Capitães da Areia

(...)
Como o vestido dificultava seus movimentos e como ela queria ser totalmente um dos Capitães da Areia, o trocou por umas calças que deram a Barandão numa casa da cidade alta. As calças tinham ficado enormes para o negrinho, êle então as ofereceu a Dora. Assim mesmo, estavam grandes para ela, teve que as cortar nas pernas para que dessem. Amarrou com cordão, seguindo o exemplo de todos, o vestido servia de blusa. Se não fôsse a cabeleira loira e os seios nascentes, todos a poderiam tomar por um menino, um dos Capitães da Areia.
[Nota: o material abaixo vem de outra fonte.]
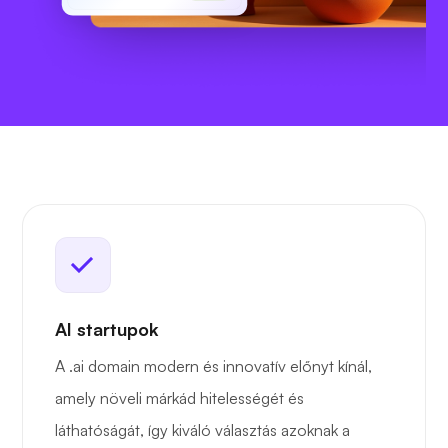
AI startupok
A .ai domain modern és innovatív előnyt kínál,
amely növeli márkád hitelességét és
láthatóságát, így kiváló választás azoknak a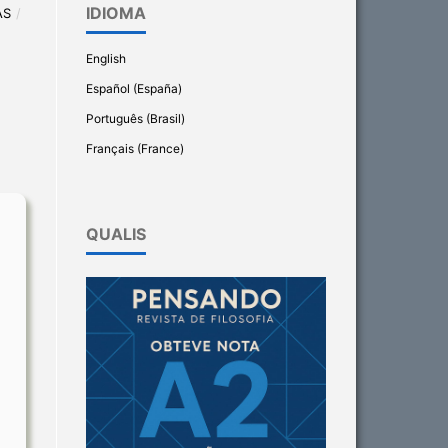
IDIOMA
AS
/
English
Español (España)
Português (Brasil)
Français (France)
QUALIS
No dia em que, vestida como um garôto, ela apareceu na frente de Pedro Bala, o menino começou a rir. Chegou a se enrolar no chão de tanto rir. Por fim conseguiu dizer:

- Tu tá gozada...

Ela ficou triste, Pedro Bala parou de rir.
Não tá direito que vocês me dê de comer todo dia. Agora eu tomo parte no que vocês fizer.

O assombro dêle não teve limites:

- Tu quer dizer...

Ela o olhava calma, esperando que êle concluisse a frase.
- ...que vai andar com a gente pela rua, batendo coisas...

- Isso mesmo. - Sua voz estava cheia de resolução.

- Tu endoidou...

- Não sei por quê.

- Tu não tá vendo que tu não pode? Que isso não é coisa pra menina. Isso é coisa pra homem.

- Como se vocêes fôsse tudo um homão. E tudo um menino.

Pedro Bala procurou o que responder:

- Mas a gente veste calça, não é saia...

- Eu também. - E mostrava as calças.

De momento êle não encontrou nada que dizer. Olhou para ele pensativo, já não tinha vontade de rir. Depois de algum tempo, falou:

- Se a polícia pegar a gente, não tem nada. Mas se pegar tu?

- E igual.

- Te metem no Orfanato. Tu nem sabe o que é...

- Tem nada não. Eu agora vou com vocês.

Ele encolheu os ombros num gesto de quem não tinha nada com aquilo. Havia avisado. Mas ela bem sabia que êle estava preocupado. Por isso ainda disse:

- Tu vai ver que eu sou igual a qualquer um...

- Tu já viu uma mulher fazer o que um homem faz? Tu não aguenta um empurrão...

- Posso fazer outras coisas.

Pedro Bala se conformou. No fundo gostava da atitude dela, se bem tivesse mêdo dos resultados.”